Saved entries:
******
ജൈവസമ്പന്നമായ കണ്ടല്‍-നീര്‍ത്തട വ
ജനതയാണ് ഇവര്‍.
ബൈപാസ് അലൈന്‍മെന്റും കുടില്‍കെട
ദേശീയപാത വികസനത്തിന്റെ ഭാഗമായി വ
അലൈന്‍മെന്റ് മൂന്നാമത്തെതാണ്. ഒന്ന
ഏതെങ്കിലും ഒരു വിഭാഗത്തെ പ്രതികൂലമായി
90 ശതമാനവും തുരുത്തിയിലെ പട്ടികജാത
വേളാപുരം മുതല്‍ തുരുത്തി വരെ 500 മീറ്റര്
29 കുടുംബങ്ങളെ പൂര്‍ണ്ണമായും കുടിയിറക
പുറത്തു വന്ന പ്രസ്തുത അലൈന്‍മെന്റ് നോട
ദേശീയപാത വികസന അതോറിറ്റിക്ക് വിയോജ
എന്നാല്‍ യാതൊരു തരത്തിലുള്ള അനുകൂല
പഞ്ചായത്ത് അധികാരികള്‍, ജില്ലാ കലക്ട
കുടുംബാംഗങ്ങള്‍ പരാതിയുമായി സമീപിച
******
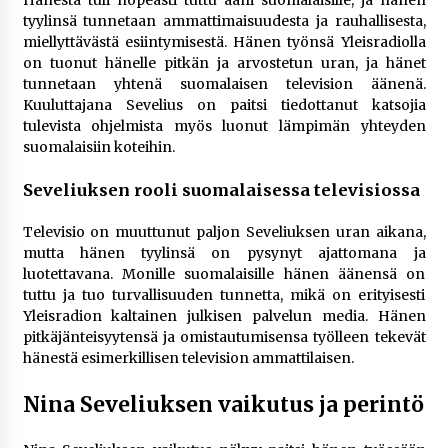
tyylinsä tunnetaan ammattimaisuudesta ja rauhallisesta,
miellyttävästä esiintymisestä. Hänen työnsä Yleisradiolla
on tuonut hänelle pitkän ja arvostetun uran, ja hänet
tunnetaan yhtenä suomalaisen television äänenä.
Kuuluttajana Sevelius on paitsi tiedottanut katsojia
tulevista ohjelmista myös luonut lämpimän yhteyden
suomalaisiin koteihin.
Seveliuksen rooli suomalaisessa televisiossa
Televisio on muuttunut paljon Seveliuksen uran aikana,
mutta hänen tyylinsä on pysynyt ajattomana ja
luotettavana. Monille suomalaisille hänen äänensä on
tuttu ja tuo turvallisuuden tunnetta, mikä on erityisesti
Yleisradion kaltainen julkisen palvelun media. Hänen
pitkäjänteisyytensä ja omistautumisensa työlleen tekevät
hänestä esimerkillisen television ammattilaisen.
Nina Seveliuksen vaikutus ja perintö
******
PROBLEM STATEMENT:
Write out, from the lines above, only those from the line with "വേളാപുരം മുതല്‍ തുരുത്തി വരെ 500 മീറ്റര്" to the line with "കുടുംബാംഗങ്ങള്‍ പരാതിയുമായി സമീപിച", exactly as given, including the first and the last.

ANSWER BOX:
വേളാപുരം മുതല്‍ തുരുത്തി വരെ 500 മീറ്റര്
29 കുടുംബങ്ങളെ പൂര്‍ണ്ണമായും കുടിയിറക
പുറത്തു വന്ന പ്രസ്തുത അലൈന്‍മെന്റ് നോട
ദേശീയപാത വികസന അതോറിറ്റിക്ക് വിയോജ
എന്നാല്‍ യാതൊരു തരത്തിലുള്ള അനുകൂല
പഞ്ചായത്ത് അധികാരികള്‍, ജില്ലാ കലക്ട
കുടുംബാംഗങ്ങള്‍ പരാതിയുമായി സമീപിച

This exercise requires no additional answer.